Desde os oito anos que Soraia Cardoso "fazia o lugar de marchante" em Marvila, mas será apenas este mês que, aos 13, vai desfilar pela primeira vez no Meo Arena e na Avenida da Liberdade. "Gosto muito da experiência", garante a adolescente que já viu mãe, tios e primos a representar o bairro em que vive desde que nasceu e que luta para sempre para chegar ao topo do pódio. No ano passado, ficou classificado na 4.ª posição.

"É impossível falar-se de Marvila sem se falar do primeiro lugar", afirma o ensaiador Nuno Lopes, durante uma curta pausa no ensaio que decorre no quartel dos Sapadores em Chelas, sob o olhar atento de alguns apoiantes. A noite é de convívio... tal como, nos tempos em que Marvila era uma zona rural, os domingos eram o dia de descanso e encontro.

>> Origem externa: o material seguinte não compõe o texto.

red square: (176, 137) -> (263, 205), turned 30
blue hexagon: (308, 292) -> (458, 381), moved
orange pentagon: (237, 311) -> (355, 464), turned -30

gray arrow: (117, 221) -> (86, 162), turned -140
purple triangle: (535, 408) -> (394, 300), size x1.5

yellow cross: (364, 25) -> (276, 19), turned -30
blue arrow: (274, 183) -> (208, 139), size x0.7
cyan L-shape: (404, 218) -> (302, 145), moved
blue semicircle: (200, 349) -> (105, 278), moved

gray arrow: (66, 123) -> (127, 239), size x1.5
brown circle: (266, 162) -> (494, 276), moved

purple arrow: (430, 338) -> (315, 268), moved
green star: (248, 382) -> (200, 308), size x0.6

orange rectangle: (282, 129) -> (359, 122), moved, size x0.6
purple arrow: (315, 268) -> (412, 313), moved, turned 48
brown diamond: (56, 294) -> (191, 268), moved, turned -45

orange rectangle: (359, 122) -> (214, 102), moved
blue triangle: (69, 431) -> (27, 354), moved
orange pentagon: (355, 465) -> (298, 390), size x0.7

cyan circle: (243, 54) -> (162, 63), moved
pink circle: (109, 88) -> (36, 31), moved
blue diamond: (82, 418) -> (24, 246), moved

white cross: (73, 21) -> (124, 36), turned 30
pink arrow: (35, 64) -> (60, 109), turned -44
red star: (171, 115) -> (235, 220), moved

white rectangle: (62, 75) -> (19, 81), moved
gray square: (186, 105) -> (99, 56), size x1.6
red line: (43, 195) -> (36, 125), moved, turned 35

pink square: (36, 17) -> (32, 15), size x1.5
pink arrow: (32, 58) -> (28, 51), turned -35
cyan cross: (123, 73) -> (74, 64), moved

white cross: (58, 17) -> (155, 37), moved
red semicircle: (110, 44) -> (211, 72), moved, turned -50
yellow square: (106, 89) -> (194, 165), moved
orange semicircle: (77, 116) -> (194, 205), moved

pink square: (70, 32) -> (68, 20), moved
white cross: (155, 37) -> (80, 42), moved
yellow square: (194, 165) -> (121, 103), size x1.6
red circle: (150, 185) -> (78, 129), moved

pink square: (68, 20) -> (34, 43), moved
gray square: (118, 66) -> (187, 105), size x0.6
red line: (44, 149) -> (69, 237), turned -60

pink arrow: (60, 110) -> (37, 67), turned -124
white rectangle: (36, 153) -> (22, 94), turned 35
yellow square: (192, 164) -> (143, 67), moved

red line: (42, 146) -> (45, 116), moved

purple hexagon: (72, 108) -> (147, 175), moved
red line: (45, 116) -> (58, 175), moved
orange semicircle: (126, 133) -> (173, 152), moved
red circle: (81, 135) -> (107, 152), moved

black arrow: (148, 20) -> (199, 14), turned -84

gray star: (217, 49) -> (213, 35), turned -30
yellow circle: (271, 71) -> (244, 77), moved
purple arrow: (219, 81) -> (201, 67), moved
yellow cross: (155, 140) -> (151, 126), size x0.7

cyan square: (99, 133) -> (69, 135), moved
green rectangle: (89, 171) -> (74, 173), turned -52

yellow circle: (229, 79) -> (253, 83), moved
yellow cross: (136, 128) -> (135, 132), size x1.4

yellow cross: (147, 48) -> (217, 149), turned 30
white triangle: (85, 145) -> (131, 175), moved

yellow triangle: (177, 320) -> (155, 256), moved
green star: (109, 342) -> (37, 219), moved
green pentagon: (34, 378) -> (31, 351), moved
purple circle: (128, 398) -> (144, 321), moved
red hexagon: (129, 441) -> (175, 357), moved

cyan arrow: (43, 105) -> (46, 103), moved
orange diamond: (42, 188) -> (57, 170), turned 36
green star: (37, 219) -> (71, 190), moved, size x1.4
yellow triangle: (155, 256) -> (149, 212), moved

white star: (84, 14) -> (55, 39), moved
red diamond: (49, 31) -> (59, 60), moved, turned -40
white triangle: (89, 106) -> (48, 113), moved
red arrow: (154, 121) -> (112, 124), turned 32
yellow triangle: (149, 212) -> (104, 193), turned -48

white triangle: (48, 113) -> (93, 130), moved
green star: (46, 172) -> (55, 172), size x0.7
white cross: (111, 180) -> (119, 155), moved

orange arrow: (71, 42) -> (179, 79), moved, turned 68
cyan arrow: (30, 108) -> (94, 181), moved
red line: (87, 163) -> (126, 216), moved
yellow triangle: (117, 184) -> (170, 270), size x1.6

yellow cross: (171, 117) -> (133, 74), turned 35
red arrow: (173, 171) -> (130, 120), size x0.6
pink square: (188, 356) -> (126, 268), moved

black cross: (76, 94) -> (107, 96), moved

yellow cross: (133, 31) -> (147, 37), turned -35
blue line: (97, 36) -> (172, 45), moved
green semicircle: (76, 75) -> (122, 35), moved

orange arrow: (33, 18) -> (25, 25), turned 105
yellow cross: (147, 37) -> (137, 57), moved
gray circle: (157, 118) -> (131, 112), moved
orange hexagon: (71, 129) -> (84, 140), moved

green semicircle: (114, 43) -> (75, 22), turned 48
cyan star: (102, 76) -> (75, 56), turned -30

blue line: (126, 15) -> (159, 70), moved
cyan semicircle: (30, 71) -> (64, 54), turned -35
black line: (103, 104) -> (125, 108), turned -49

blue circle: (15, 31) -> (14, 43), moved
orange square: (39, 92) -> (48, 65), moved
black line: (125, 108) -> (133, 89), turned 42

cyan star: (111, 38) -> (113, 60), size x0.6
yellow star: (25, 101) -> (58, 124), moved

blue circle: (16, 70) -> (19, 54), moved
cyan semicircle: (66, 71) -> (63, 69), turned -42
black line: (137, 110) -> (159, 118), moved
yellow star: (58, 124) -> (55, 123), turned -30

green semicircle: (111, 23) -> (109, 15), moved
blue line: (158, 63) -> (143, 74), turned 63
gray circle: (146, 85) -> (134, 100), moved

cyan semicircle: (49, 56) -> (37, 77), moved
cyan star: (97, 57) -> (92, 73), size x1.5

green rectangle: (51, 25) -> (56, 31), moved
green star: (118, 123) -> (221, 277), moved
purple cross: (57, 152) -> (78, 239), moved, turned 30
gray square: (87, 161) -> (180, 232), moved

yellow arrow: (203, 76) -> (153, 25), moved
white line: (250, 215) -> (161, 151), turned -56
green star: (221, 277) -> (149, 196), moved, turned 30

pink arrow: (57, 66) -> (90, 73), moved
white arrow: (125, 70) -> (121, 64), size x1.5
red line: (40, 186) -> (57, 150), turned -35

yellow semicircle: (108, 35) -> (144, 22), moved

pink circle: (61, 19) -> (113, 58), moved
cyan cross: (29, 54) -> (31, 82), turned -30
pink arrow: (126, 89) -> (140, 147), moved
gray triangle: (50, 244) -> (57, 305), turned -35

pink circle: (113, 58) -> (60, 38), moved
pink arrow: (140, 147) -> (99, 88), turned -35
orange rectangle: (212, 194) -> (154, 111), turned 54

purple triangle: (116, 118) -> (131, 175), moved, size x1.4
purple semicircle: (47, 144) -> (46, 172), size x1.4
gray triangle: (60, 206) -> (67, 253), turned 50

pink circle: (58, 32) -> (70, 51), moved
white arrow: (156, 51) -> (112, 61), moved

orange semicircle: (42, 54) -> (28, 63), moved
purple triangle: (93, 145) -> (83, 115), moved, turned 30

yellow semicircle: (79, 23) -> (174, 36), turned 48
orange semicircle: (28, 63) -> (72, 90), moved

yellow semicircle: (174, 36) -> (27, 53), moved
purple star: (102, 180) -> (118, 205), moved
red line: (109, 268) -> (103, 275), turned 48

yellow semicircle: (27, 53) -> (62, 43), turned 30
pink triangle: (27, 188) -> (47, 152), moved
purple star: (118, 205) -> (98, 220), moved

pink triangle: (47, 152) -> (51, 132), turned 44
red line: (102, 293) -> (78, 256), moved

A época vai ser recriada este ano.

Na altura, explica o coreógrafo, não havia quem não envergasse o "traje domingueiro" característico da sua região de origem, existindo dois que causavam particular furor: o de mulher toureira e o de ferrador de cavalos. "É assim que eles se vão apresentar", confirma Nuno Lopes, antes de chamar os marchantes para que o ensaio continue.

As vozes ecoam no pavilhão em que o cavalinho - o conjunto de músicos que acompanha a marcha de cada bairro - toca ao vivo. O ensaiador vai dando indicações aqui e ali, sem que nunca os marchantes do conjunto organizado pela Sociedade Musical 3 d"Agosto de 1885 deixem de sorrir. Ali, por entre as crianças que não param de correr e os idosos sentados em cadeiras ou colchões, respira-se confiança.